Does the agreement involve the provision of a ‘consideration’ by each party?

[87] For an agreement to be legally enforceable there must be some element of bargained exchange that involves each party doing or promising to do something of value in return for what the other is doing or promising to do. What each party provides to the other must have some value in the eyes of the law. 54

[88] In his witness statement Mr Barbour says that when he met with Mr Derbas he was offered, and he accepted, employment on the following conditions:

“… an unpaid position with the firm until I can work on matters on my own and I will then be paid a base salary of $250 per week. In addition, if I refer any clients, I will receive 25% commission on any cases I refer.”

[89] Mr Barbour did not refer any clients and was not paid any commission.

[90] Mr Barbour conceded at the Hearing that Mr Derbas never stated when he would start paying him and never did pay him. 55

[91] Mr Derbas denies that he ever offered or agreed to provide Mr Barbour with any consideration, in particular he is adamant no rate of pay was proposed, discussed or agreed.

[92] The amount Mr Barbour asserts was agreed he would be paid seems implausible unless he was confident of securing high value, or high volume, clients. A base salary of $250 for full time work would amount to a payment of $50 per day when then national minimum wage was $19.84 per hour. Even if the amount of $250 was to be paid for three days work it only equates to payment of $83 per day.

[93] Mr Barbour’s evidence as to what it was agreed he would be paid is inconsistent.

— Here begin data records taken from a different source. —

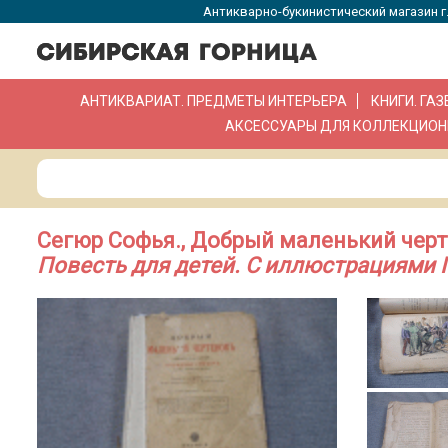
Антикварно-букинистический магазин г.
АНТИКВАРИАТ. ПРЕДМЕТЫ ИНТЕРЬЕРА
КНИГИ. ГА
АКСЕССУАРЫ ДЛЯ КОЛЛЕКЦИОН
Сегюр Софья., Добрый маленький черт
Повесть для детей. С иллюстрациями 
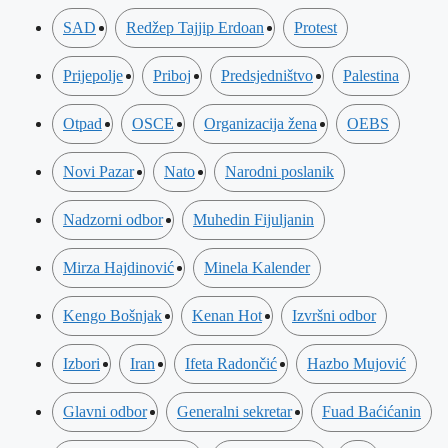
SAD
Redžep Tajjip Erdoan
Protest
Prijepolje
Priboj
Predsjedništvo
Palestina
Otpad
OSCE
Organizacija žena
OEBS
Novi Pazar
Nato
Narodni poslanik
Nadzorni odbor
Muhedin Fijuljanin
Mirza Hajdinović
Minela Kalender
Kengo Bošnjak
Kenan Hot
Izvršni odbor
Izbori
Iran
Ifeta Radončić
Hazbo Mujović
Glavni odbor
Generalni sekretar
Fuad Baćićanin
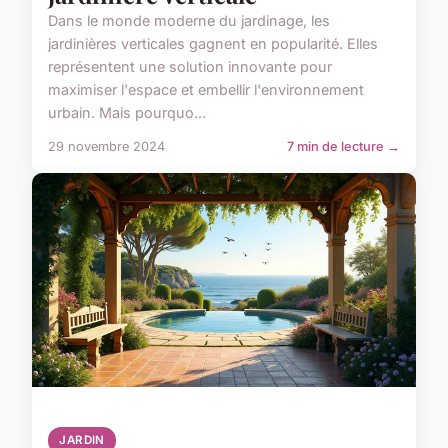
Dans le monde moderne du jardinage, les
jardinières verticales gagnent en popularité. Elles
représentent une solution innovante pour
maximiser l'espace et embellir l'environnement
urbain. Mais pourquo...
29 novembre 2024
7 min de lecture →
JARDIN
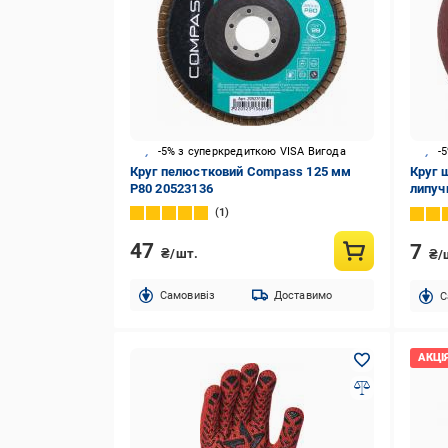
-5% з суперкредиткою VISA Вигода
-
Круг пелюстковий Compass 125 мм
Круг 
P80 20523136
липуч
1
47
7
₴/шт.
₴/
Cамовивіз
Доставимо
C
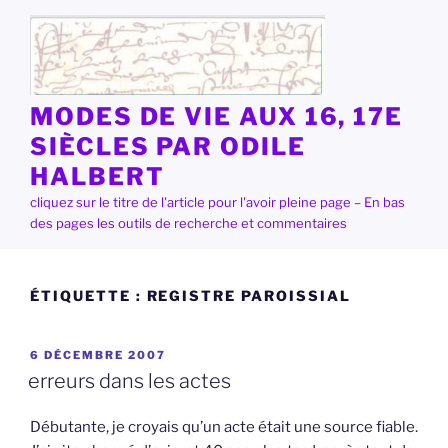
Aller
au
contenu
principal
MODES DE VIE AUX 16, 17E
SIÈCLES PAR ODILE
HALBERT
cliquez sur le titre de l'article pour l'avoir pleine page – En bas
des pages les outils de recherche et commentaires
ÉTIQUETTE :
REGISTRE PAROISSIAL
PUBLIÉ
6 DÉCEMBRE 2007
LE
erreurs dans les actes
Débutante, je croyais qu’un acte était une source fiable.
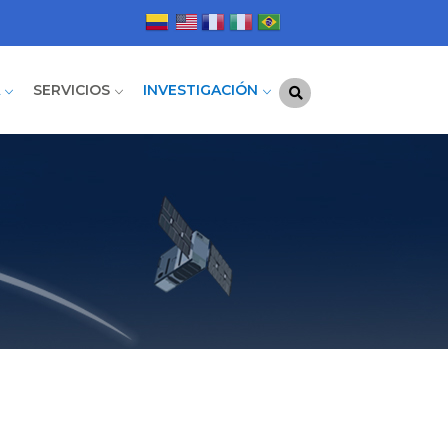
A
SERVICIOS
INVESTIGACIÓN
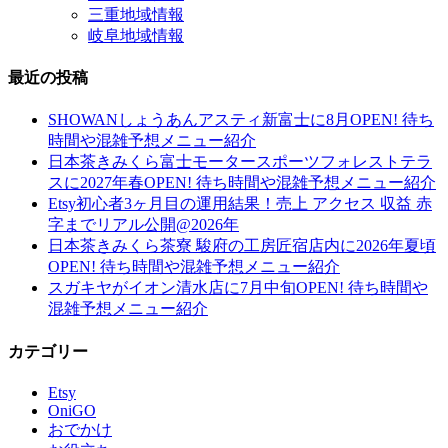
三重地域情報
岐阜地域情報
最近の投稿
SHOWANしょうあんアスティ新富士に8月OPEN! 待ち
時間や混雑予想メニュー紹介
日本茶きみくら富士モータースポーツフォレストテラ
スに2027年春OPEN! 待ち時間や混雑予想メニュー紹介
Etsy初心者3ヶ月目の運用結果！売上 アクセス 収益 赤
字までリアル公開@2026年
日本茶きみくら茶寮 駿府の工房匠宿店内に2026年夏頃
OPEN! 待ち時間や混雑予想メニュー紹介
スガキヤがイオン清水店に7月中旬OPEN! 待ち時間や
混雑予想メニュー紹介
カテゴリー
Etsy
OniGO
おでかけ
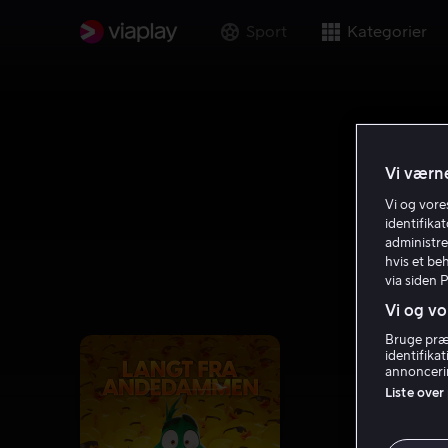
Sport
Kategorier
Vi værne
Vi og vor
identifika
administre
hvis et be
via siden 
Vi og vo
Bruge præc
identifika
annoncerin
Liste over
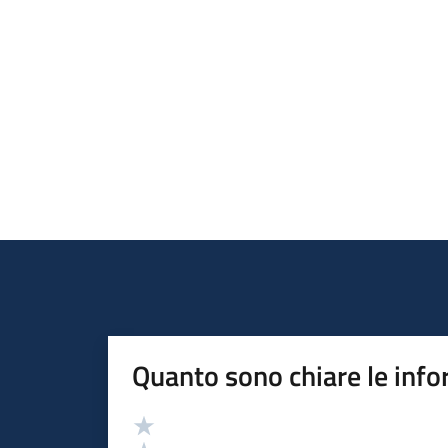
Quanto sono chiare le info
Valutazione
Valuta 5 stelle su 5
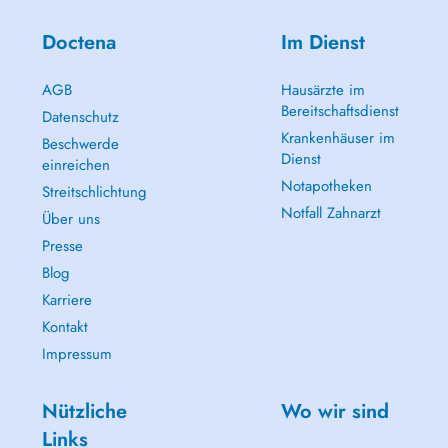
Doctena
Im Dienst
AGB
Hausärzte im
Bereitschaftsdienst
Datenschutz
Krankenhäuser im
Beschwerde
Dienst
einreichen
Notapotheken
Streitschlichtung
Notfall Zahnarzt
Über uns
Presse
Blog
Karriere
Kontakt
Impressum
Nützliche
Wo wir sind
Links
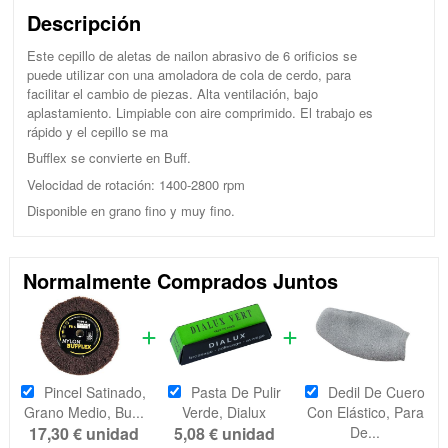
Descripción
Este cepillo de aletas de nailon abrasivo de 6 orificios se
puede utilizar con una amoladora de cola de cerdo, para
facilitar el cambio de piezas. Alta ventilación, bajo
aplastamiento. Limpiable con aire comprimido. El trabajo es
rápido y el cepillo se ma
Bufflex se convierte en Buff.
Velocidad de rotación: 1400-2800 rpm
Disponible en grano fino y muy fino.
Normalmente Comprados Juntos
Pincel Satinado,
Pasta De Pulir
Dedil De Cuero
Grano Medio, Bu...
Verde, Dialux
Con Elástico, Para
17,30 €
unidad
5,08 €
unidad
De...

In his submissions at page 5 of the Digital Court Book Mr Barbour asserts that he was also offered and accepted that he would be paid a 30% commission in addition to his base rate of pay. 56 This purported commission is inexplicably not mentioned in his evidence at the Hearing,57 in his witness statement, his Form F8 or elsewhere in his submissions when he asserts what it is he says that the parties agreed he would be paid. 58 The reference to “base pay” in his witness statement, in his Form 8A and elsewhere in his submission appears in the context of an additional payment in the form of a 25% commission for the referral of clients. Given the other inconsistencies in his evidence it seems likely that the 30% commission over and above the $250 base rate is an embellishment to his witness statement.

[94] There is no evidence that Mr Barbour at any time provided his taxation number, bank account details or preferred superannuation fund consistent with an expectation of payment.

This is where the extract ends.